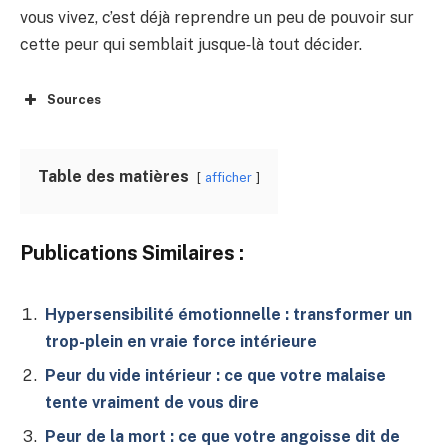
vous vivez, c’est déjà reprendre un peu de pouvoir sur
cette peur qui semblait jusque‑là tout décider.
Sources
Table des matières
afficher
Publications Similaires :
Hypersensibilité émotionnelle : transformer un
trop-plein en vraie force intérieure
Peur du vide intérieur : ce que votre malaise
tente vraiment de vous dire
Peur de la mort : ce que votre angoisse dit de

### What needs to be done
Give the data above again, exactly, with every picture removed.

### Response
vous vivez, c’est déjà reprendre un peu de pouvoir sur
cette peur qui semblait jusque‑là tout décider.
Sources
Table des matières
afficher
Publications Similaires :
Hypersensibilité émotionnelle : transformer un
trop-plein en vraie force intérieure
Peur du vide intérieur : ce que votre malaise
tente vraiment de vous dire
Peur de la mort : ce que votre angoisse dit de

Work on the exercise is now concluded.